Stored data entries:
*****

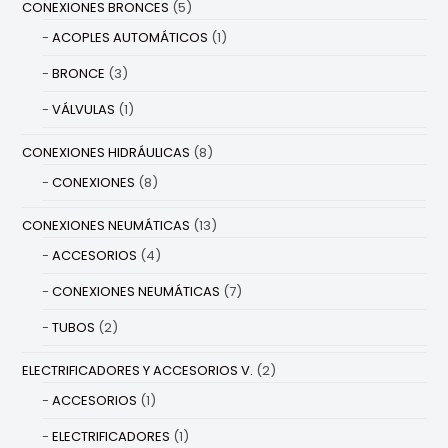
CONEXIONES BRONCES
(5)
ACOPLES AUTOMÁTICOS
(1)
BRONCE
(3)
VÁLVULAS
(1)
CONEXIONES HIDRÁULICAS
(8)
CONEXIONES
(8)
CONEXIONES NEUMÁTICAS
(13)
ACCESORIOS
(4)
CONEXIONES NEUMÁTICAS
(7)
TUBOS
(2)
ELECTRIFICADORES Y ACCESORIOS V.
(2)
ACCESORIOS
(1)
ELECTRIFICADORES
(1)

*****

▸ Instructions to follow:
From the line containing "ACOPLES AUTOMÁTICOS" down to the final line of the data, write out every line exactly; both the first and last of these belong in your answer, and nothing else does.

▸ Result of this exercise:
ACOPLES AUTOMÁTICOS
(1)
BRONCE
(3)
VÁLVULAS
(1)
CONEXIONES HIDRÁULICAS
(8)
CONEXIONES
(8)
CONEXIONES NEUMÁTICAS
(13)
ACCESORIOS
(4)
CONEXIONES NEUMÁTICAS
(7)
TUBOS
(2)
ELECTRIFICADORES Y ACCESORIOS V.
(2)
ACCESORIOS
(1)
ELECTRIFICADORES
(1)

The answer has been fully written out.